When the client library successfully reestablishes the connection, IConnection.ConnectionRecovered event is triggered instead.

To retry indefinite amount of times RetryCount should return int.MaxValue.

tip

If the initial connection to an ActiveMQ Artemis node fails, automatic connection recovery will kick in as well. It may be problematic in some scenarios, as ConnectionFactory.CreateAsync won't signal any issues until the recovery policy gives up. If your recovery policy is configured to try to recover forever it may even never happen. That means you would be asynchronously waiting for the result of CreateAsync forever. To address this issue you can pass CancellationToken to CreateAsync. This allows you to arbitrarily break the operation at any point.

Recovery Policies

There are 4 built-in recovery policies that are available via RecoveryPolicyFactory class:

Decorrelated Jitter Backoff Recovery Policy

// TODO:

Constant Backoff Recovery Policy

This policy instructs the connection recovery mechanism to wait a constant amount of time between recovery attempts.

The following defines a policy that will retry 5 times and wait 1s between each recovery attempt.

var constantBackoff = RecoveryPolicyFactory.ConstantBackoff(
delay: TimeSpan.FromSeconds(1),
retryCount: 5);

Linear Backoff Recovery Policy

This policy instructs the connection recovery mechanism to wait increasingly longer times between recovery attempts.

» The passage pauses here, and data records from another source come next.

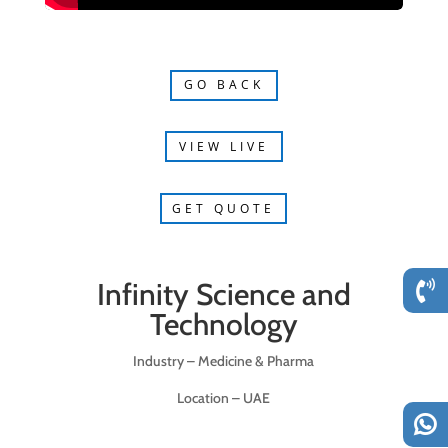
GO BACK
VIEW LIVE
GET QUOTE
Infinity Science and
Technology
Industry – Medicine & Pharma
Location – UAE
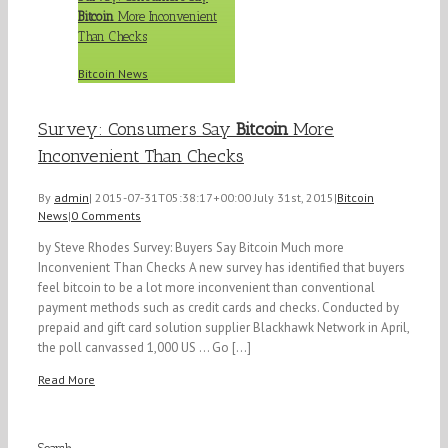
Bitcoin
More Inconvenient
Than Checks
Bitcoin News
Survey: Consumers Say
Bitcoin
More
Inconvenient Than Checks
By
admin
|
2015-07-31T05:38:17+00:00
July 31st, 2015
|
Bitcoin
News
|
0 Comments
by Steve Rhodes Survey: Buyers Say Bitcoin Much more
Inconvenient Than Checks A new survey has identified that buyers
feel bitcoin to be a lot more inconvenient than conventional
payment methods such as credit cards and checks. Conducted by
prepaid and gift card solution supplier Blackhawk Network in April,
the poll canvassed 1,000 US ... Go [...]
Read More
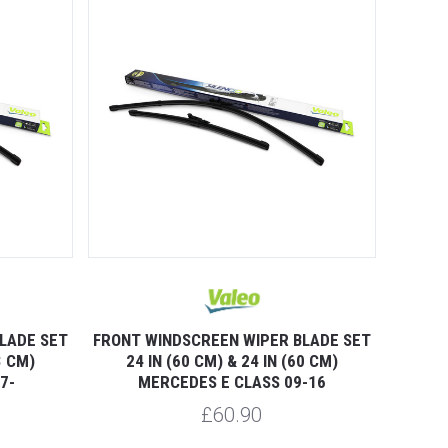
LADE SET
FRONT WINDSCREEN WIPER BLADE SET
3 CM)
24 IN (60 CM) & 24 IN (60 CM)
7-
MERCEDES E CLASS 09-16
£60.90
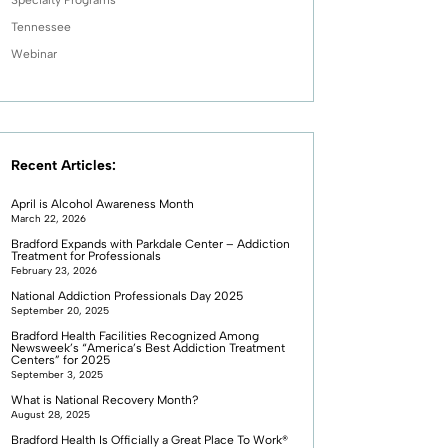
Tennessee
Webinar
Recent Articles:
April is Alcohol Awareness Month
March 22, 2026
Bradford Expands with Parkdale Center – Addiction
Treatment for Professionals
February 23, 2026
National Addiction Professionals Day 2025
September 20, 2025
Bradford Health Facilities Recognized Among
Newsweek’s “America’s Best Addiction Treatment
Centers” for 2025
September 3, 2025
What is National Recovery Month?
August 28, 2025
Bradford Health Is Officially a Great Place To Work®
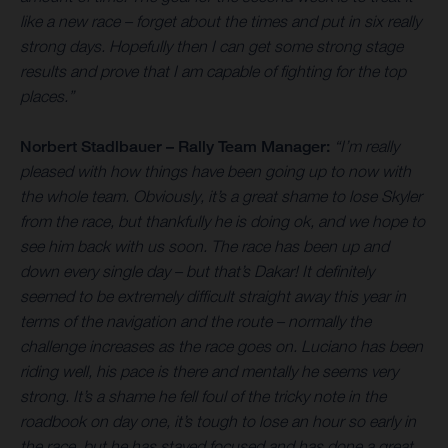
like a new race – forget about the times and put in six really
strong days. Hopefully then I can get some strong stage
results and prove that I am capable of fighting for the top
places.”
Norbert Stadlbauer – Rally Team Manager:
“I’m really
pleased with how things have been going up to now with
the whole team. Obviously, it’s a great shame to lose Skyler
from the race, but thankfully he is doing ok, and we hope to
see him back with us soon. The race has been up and
down every single day – but that’s Dakar! It definitely
seemed to be extremely difficult straight away this year in
terms of the navigation and the route – normally the
challenge increases as the race goes on. Luciano has been
riding well, his pace is there and mentally he seems very
strong. It’s a shame he fell foul of the tricky note in the
roadbook on day one, it’s tough to lose an hour so early in
the race, but he has stayed focused and has done a great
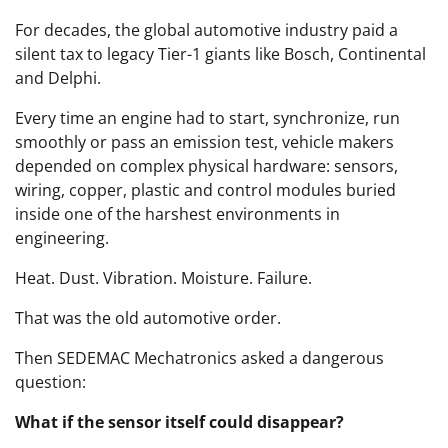
For decades, the global automotive industry paid a
silent tax to legacy Tier-1 giants like Bosch, Continental
and Delphi.
Every time an engine had to start, synchronize, run
smoothly or pass an emission test, vehicle makers
depended on complex physical hardware: sensors,
wiring, copper, plastic and control modules buried
inside one of the harshest environments in
engineering.
Heat. Dust. Vibration. Moisture. Failure.
That was the old automotive order.
Then SEDEMAC Mechatronics asked a dangerous
question:
What if the sensor itself could disappear?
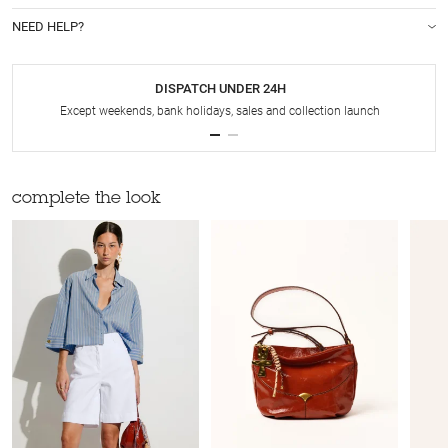
NEED HELP?
DISPATCH UNDER 24H
Except weekends, bank holidays, sales and collection launch
complete the look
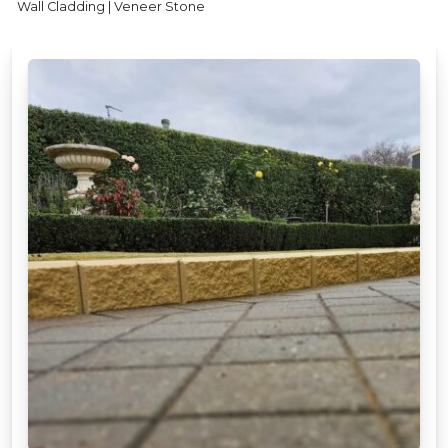
Wall Cladding | Veneer Stone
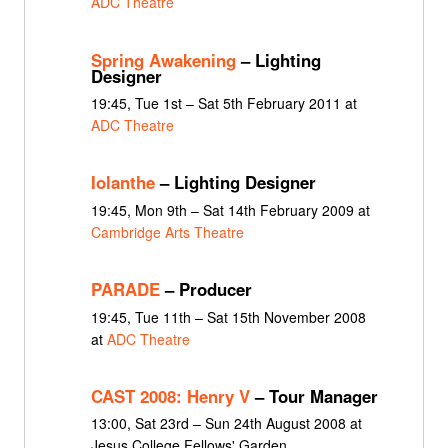
ADC Theatre
Spring Awakening
– Lighting
Designer
19:45, Tue 1st – Sat 5th February 2011 at
ADC Theatre
Iolanthe
– Lighting Designer
19:45, Mon 9th – Sat 14th February 2009 at
Cambridge Arts Theatre
PARADE
– Producer
19:45, Tue 11th – Sat 15th November 2008
at
ADC Theatre
CAST 2008: Henry V
– Tour Manager
13:00, Sat 23rd – Sun 24th August 2008 at
Jesus College Fellows' Garden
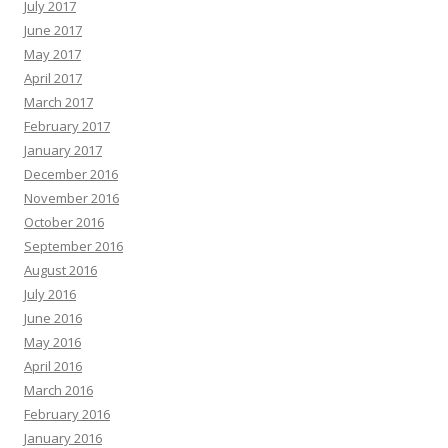
July 2017
June 2017
May 2017
April 2017
March 2017
February 2017
January 2017
December 2016
November 2016
October 2016
September 2016
August 2016
July 2016
June 2016
May 2016
April 2016
March 2016
February 2016
January 2016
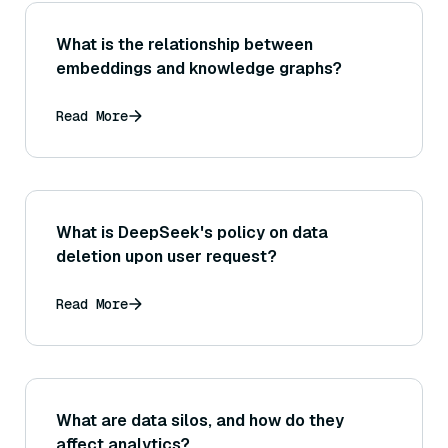
What is the relationship between
embeddings and knowledge graphs?
Read More
What is DeepSeek's policy on data
deletion upon user request?
Read More
What are data silos, and how do they
affect analytics?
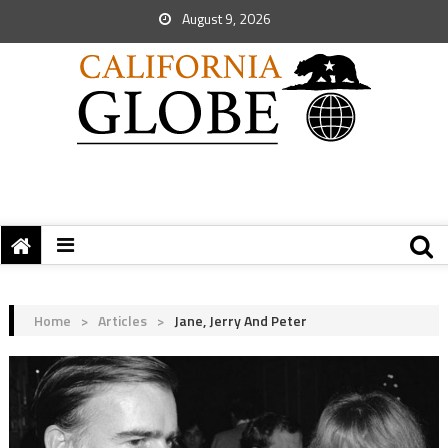
August 9, 2026
Home
>
Articles
>
Jane, Jerry And Peter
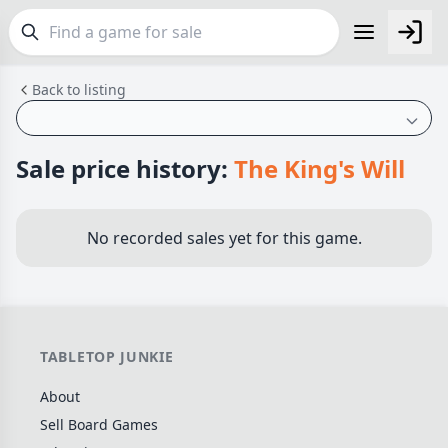
Back to listing
FEATURES
Top Rated Games
190
Plays Well at 2
844
Sale price history:
The King's Will
Light Games
853
Miniatures
69
No recorded sales yet for this game.
Campaign / Story
126
Asymmetric
364
+7 more features
TABLETOP JUNKIE
GENRES
About
Family
565
Sell Board Games
Party
109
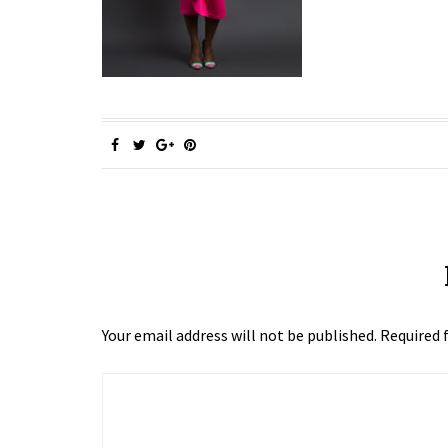
Your email address will not be published.
Required 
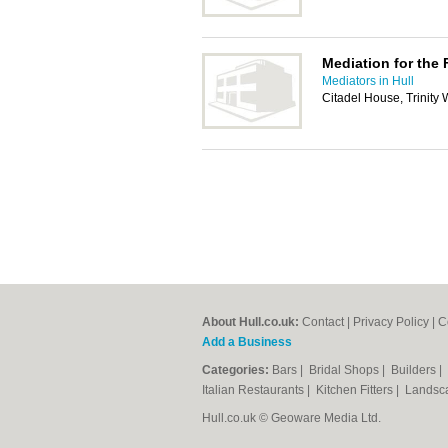
Mediation for the 
Mediators in Hull
Citadel House, Trinity
About Hull.co.uk:
Contact
|
Privacy Policy
|
C
Add a Business
Categories:
Bars
|
Bridal Shops
|
Builders
|
Italian Restaurants
|
Kitchen Fitters
|
Landsc
Hull.co.uk © Geoware Media Ltd.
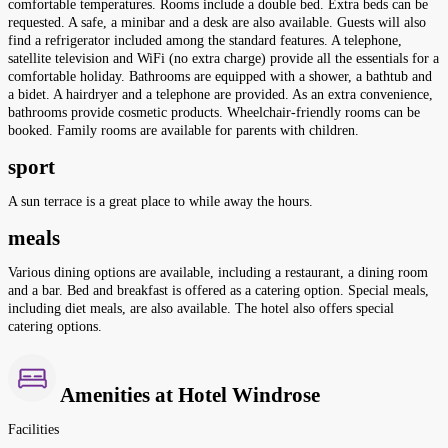
comfortable temperatures. Rooms include a double bed. Extra beds can be
requested. A safe, a minibar and a desk are also available. Guests will also
find a refrigerator included among the standard features. A telephone,
satellite television and WiFi (no extra charge) provide all the essentials for a
comfortable holiday. Bathrooms are equipped with a shower, a bathtub and
a bidet. A hairdryer and a telephone are provided. As an extra convenience,
bathrooms provide cosmetic products. Wheelchair-friendly rooms can be
booked. Family rooms are available for parents with children.
sport
A sun terrace is a great place to while away the hours.
meals
Various dining options are available, including a restaurant, a dining room
and a bar. Bed and breakfast is offered as a catering option. Special meals,
including diet meals, are also available. The hotel also offers special
catering options.
Amenities at Hotel Windrose
Facilities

The following defines a policy with a linear retry delay of 100, 200, 300, 400, 500ms.

var linearBackoff = RecoveryPolicyFactory.LinearBackoff(
initialDelay: TimeSpan.FromMilliseconds(100),
retryCount: 5);

The default linear factor is 1.0. However, it can be changed:

var linearBackoff = RecoveryPolicyFactory.LinearBackoff(
initialDelay: TimeSpan.FromMilliseconds(100),
retryCount: 5,
factor: 2);

This will create an increasing retry delay of 100, 300, 500, 700, 900ms.

Note, the linear factor must be greater than or equal to zero. A factor of zero will return equivalent retry delays to the ConstantBackoffRecoveryPolicy.

When the infinite number of retires is used, it may be useful to specify a maximum delay:

var linearBackoff = RecoveryPolicyFactory.LinearBackoff(
initialDelay: TimeSpan.FromMilliseconds(100),
maxDelay: TimeSpan.FromSeconds(15));

Exponential Backoff Recovery Policy

This policy instructs the connection recovery mechanism to use the exponential function to calculate subsequent delays between recovery attempts. The delay duration is specified as initialDelay x 2^attempt. Because of the exponential nature (potential for rapidly increasing delay times), it is recommended to use this policy with a low starting delay, and explicitly setting maximum delay.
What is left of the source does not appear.